Miasma, a now disbanded medical term originating in the middle ages, was once thought to be the root cause of plagues. Also known as "the night air," Miasma suggested that bad air spread illness. COVID-19, ironically, is a disease spread through the air.

The Night Air is a place to record personal experiences during this pandemic through a single collective poem, revealing our shifting moods and varying perspectives across the world.

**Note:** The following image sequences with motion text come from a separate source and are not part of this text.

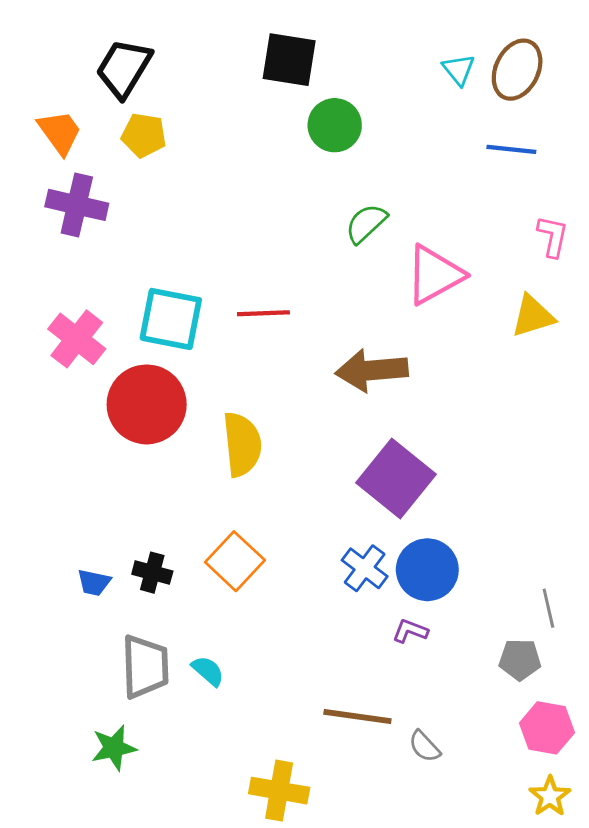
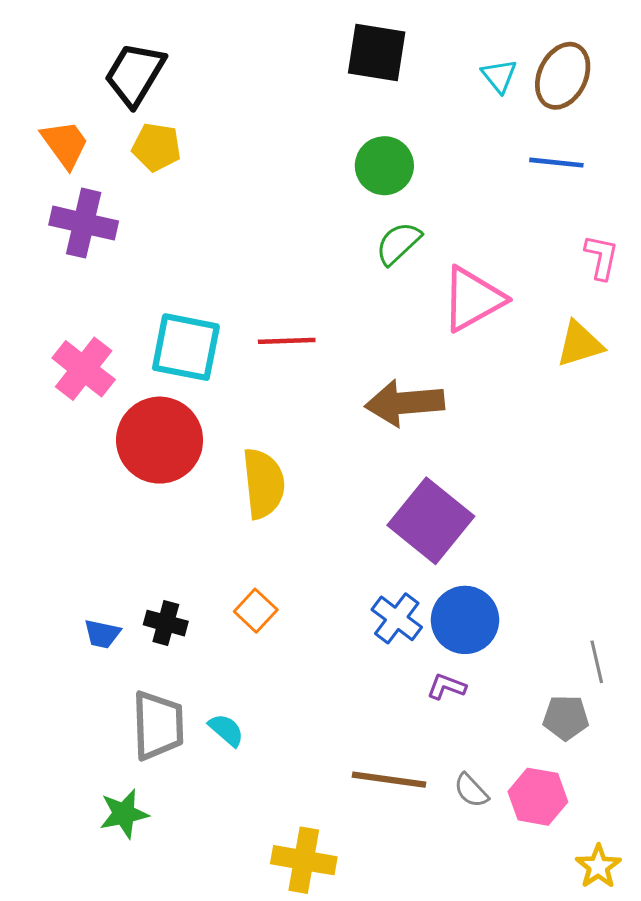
black square: (289, 60) -> (377, 53), moved
green circle: (335, 125) -> (384, 166), moved
orange square: (235, 561) -> (256, 611), size x0.7
pink hexagon: (547, 728) -> (538, 797), moved
gray semicircle: (424, 746) -> (471, 790), moved

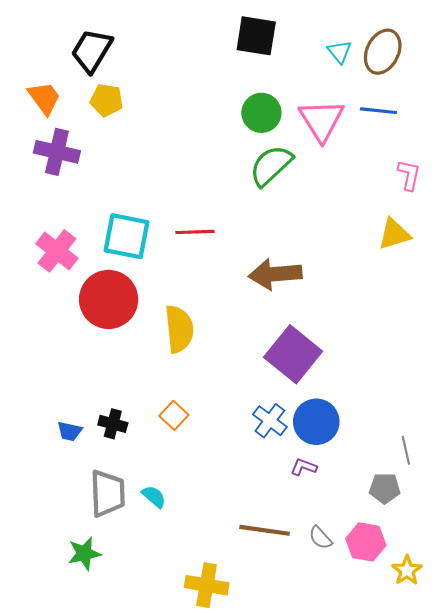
green semicircle: (398, 243) -> (271, 166), size x1.4
pink triangle: (473, 299) -> (322, 120), moved, turned -33
yellow star: (598, 866) -> (407, 570), moved

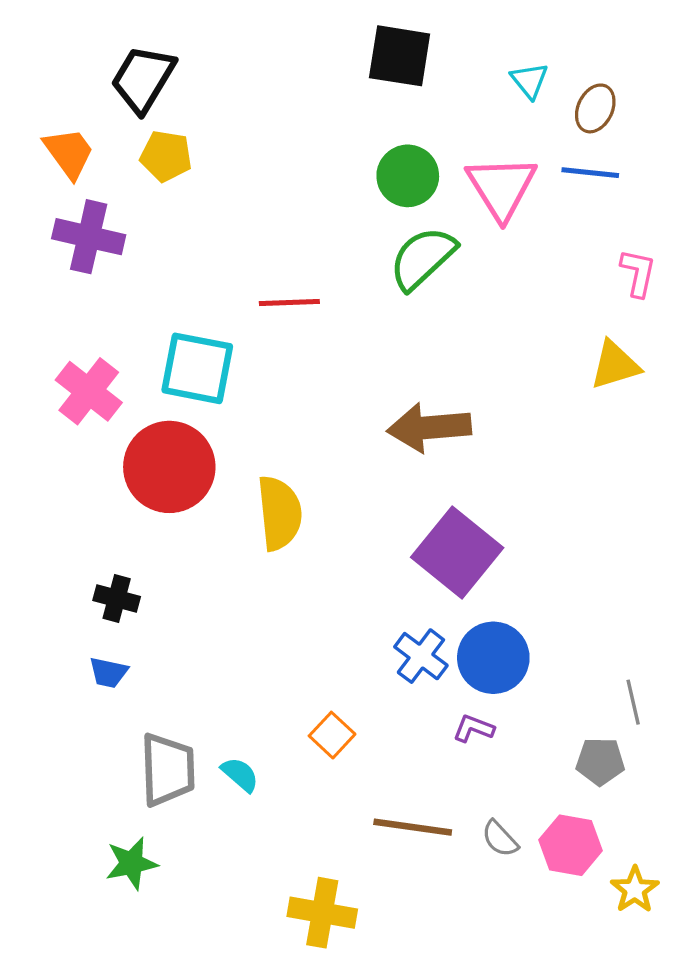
brown ellipse: (383, 52) -> (595, 108), moved, size x0.7
red line: (195, 232) -> (289, 302), moved
orange square: (174, 415) -> (332, 735), moved
black cross: (113, 424) -> (117, 599), moved

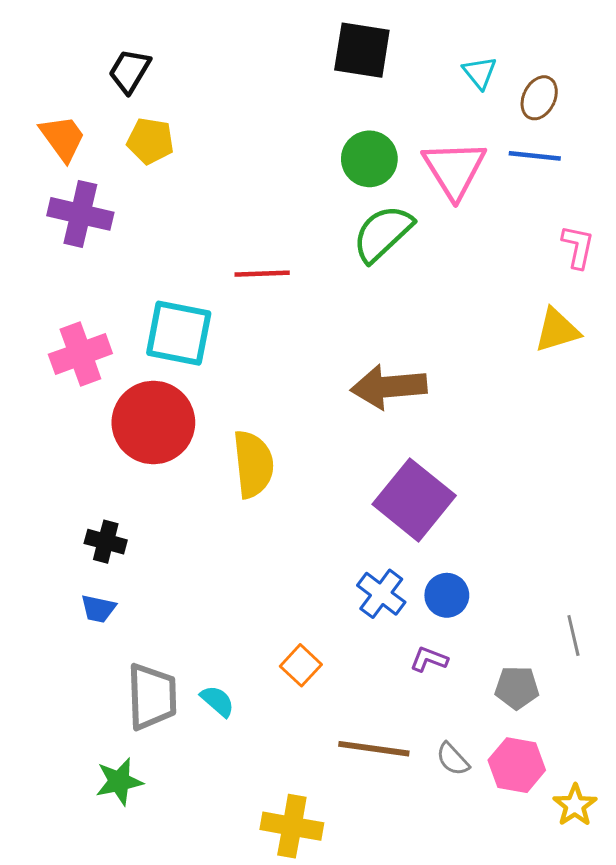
black trapezoid: (143, 79) -> (130, 71), size x0.7
pink cross: (89, 391) -> (80, 354), turned 32
blue circle: (493, 658) -> (447, 595), size x0.7
gray pentagon: (600, 761) -> (517, 688), moved

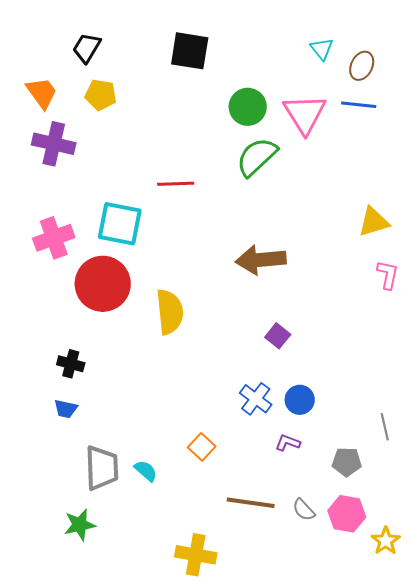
black square: (362, 50) -> (190, 51), moved
pink L-shape: (578, 247) -> (388, 275), moved
purple square: (414, 500) -> (278, 336), size x0.5

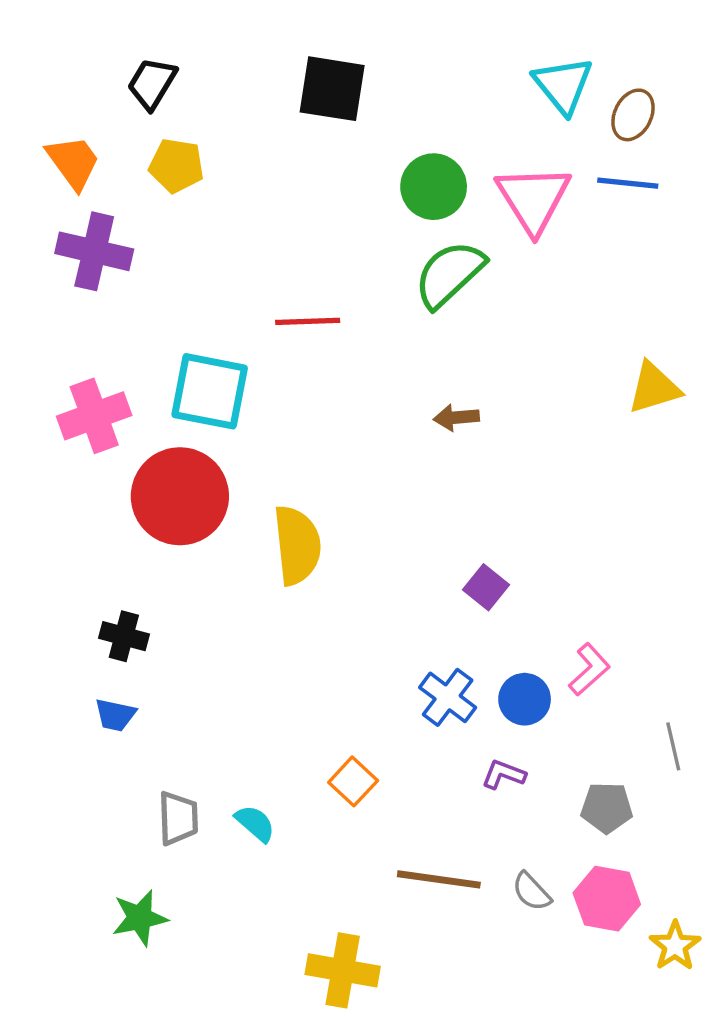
cyan triangle: (322, 49) -> (563, 85), size x1.5
brown arrow: (261, 260) -> (456, 418), moved, size x0.5
pink L-shape: (388, 275) -> (589, 669), moved, turned 36
gray trapezoid: (102, 468) -> (178, 818), size x0.7

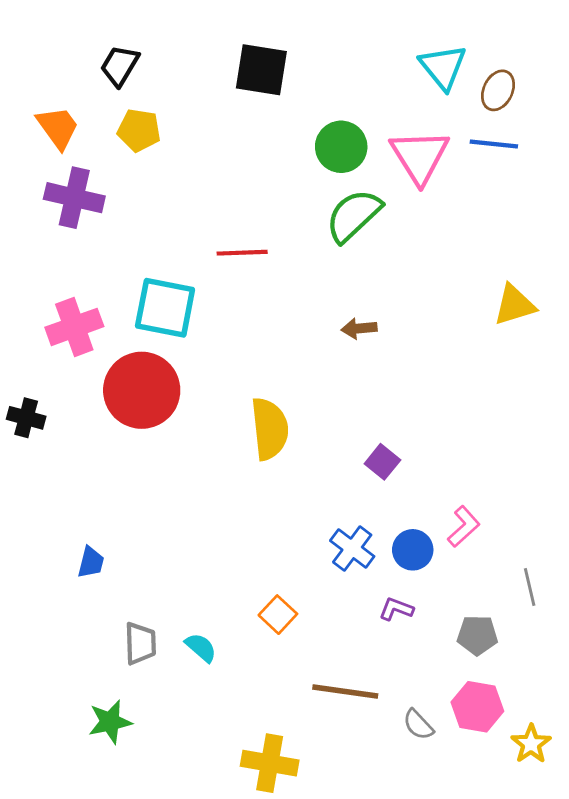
yellow semicircle: (297, 545) -> (270, 429), moved
black cross: (124, 636) -> (26, 418), moved
blue trapezoid: (115, 715) -> (91, 562), turned -88
gray semicircle: (532, 892) -> (418, 725), moved

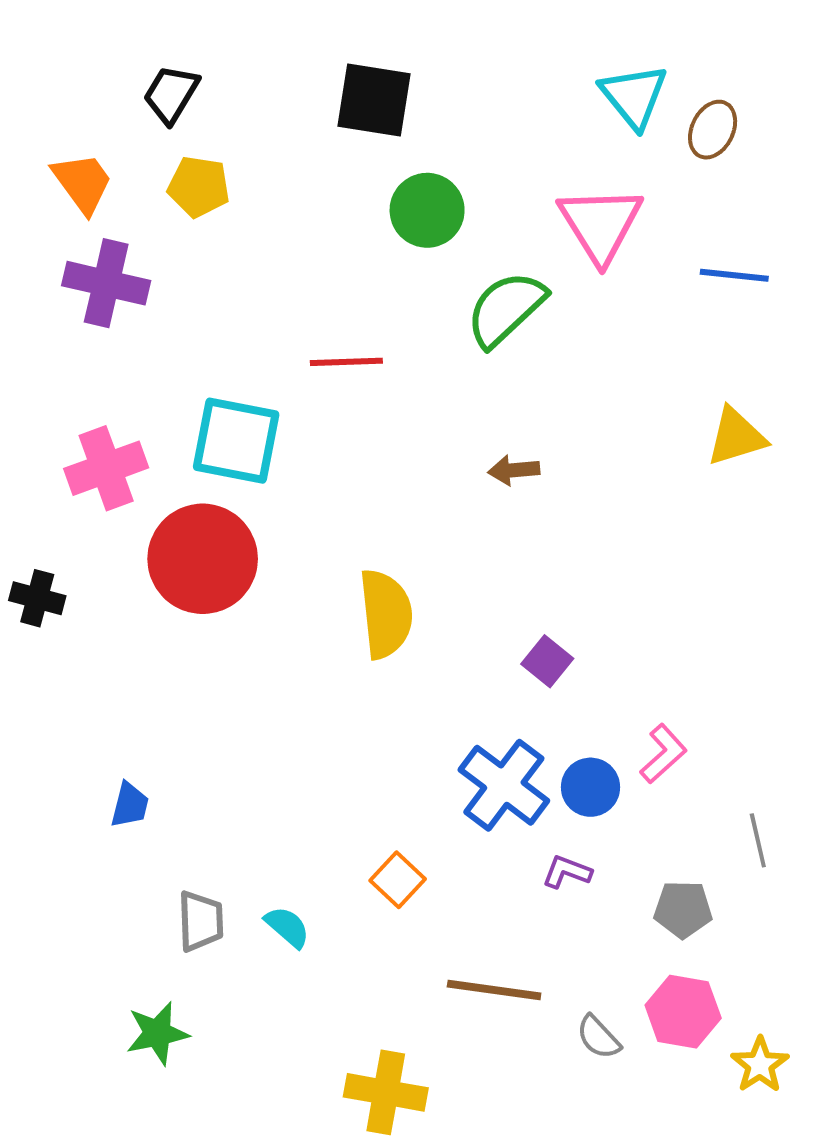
blue line: (494, 144) -> (734, 275), moved
green circle: (341, 147) -> (427, 210), moved
blue cross: (352, 548) -> (504, 785), size x1.4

Sponsored by a grant from the Houston Arts Alliance.

The Night Air logo

thisObituaryDoesNotExist.com

thisObituaryDoesNotExist comprises a physical and digital collection of obituaries generated by two artificial neural networks. StyleGAN and GPT-2 are shown images and text from publicly available online obituaries, then asked to imagine new ones — generating infinitely many photographs, death narratives, and life stories for persons who never existed.

The physical exhibition consists of funeral pamphlets indistinguishable from those for physical persons. The digital website generates a new obituary each time the page is refreshed.

Premiered at Chandler Center for the Arts, 2019.

thisObituaryDoesNotExist installation

Psych-VR

PsycheVR is a virtual reality and biofeedback project conducted in collaboration with the Space Medicine Laboratory at the Geisel School of Medicine and NASA. The project develops VR content to promote relaxation in small, isolated spaces for long durations — products used in trial experimentation with NASA astronauts intended for future Mars missions.

"Three Days and a Year On Top of a Mountain" is a VR sunrise-to-sunset timelapse recorded over a year on Gile Mountain, allowing the viewer to experience a day and year simultaneously.

Animation

A series of ongoing animation experiments initiated in 2017, blending visual documentation of abandoned sculptures, time-lapse sequences from laboratory experiments, and visual programming explorations. Each animation is integrated with writings from contemporary authors, with soundscapes crafted using SuperCollider.

{i keep my frankenstein in a jar}

2020 — A perpetual code and sound animation. Commissioned for Tele Magazine.

Extinction

2018 — Words by Elizabeth Lyons.

The Wild Iris

2017 — Words by Louise Glück. Inspired by Burn by Darcy Rosenburger.